=== Begin Enclosure ===
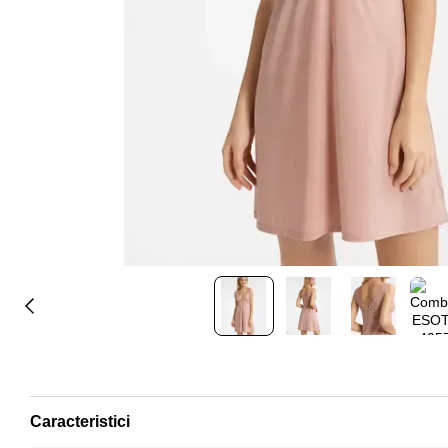
Caracteristici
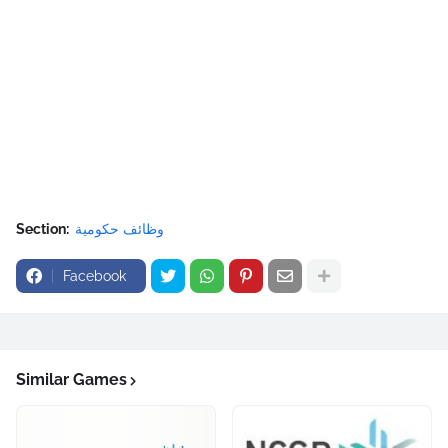
وظائف حكومية
Section:
Facebook
Similar Games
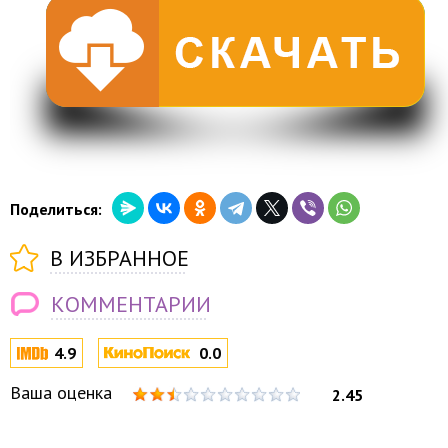
Поделиться:
В ИЗБРАННОЕ
КОММЕНТАРИИ
4.9
0.0
Ваша оценка
2.45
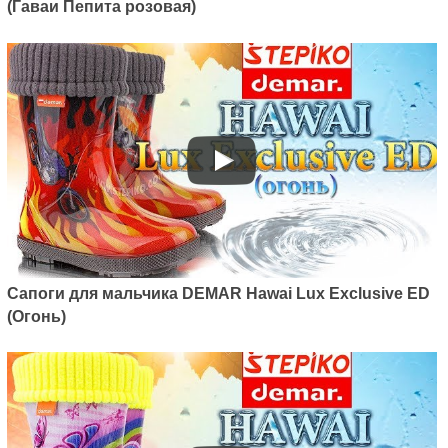
(Гаваи Пепита розовая)
Сапоги для мальчика DEMAR Hawai Lux Exclusive ED
(Огонь)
=== End Enclosure ===
> WORK TO BE COMPLETED
Give back the records above word for word, minus any image they hold.

> ANSWER TO THE PROBLEM
Caracteristici
وظائف حكومية
Section:
Facebook
Similar Games
Поделиться:
В ИЗБРАННОЕ
КОММЕНТАРИИ
4.9
0.0
Ваша оценка
2.45
(Гаваи Пепита розовая)
Сапоги для мальчика DEMAR Hawai Lux Exclusive ED
(Огонь)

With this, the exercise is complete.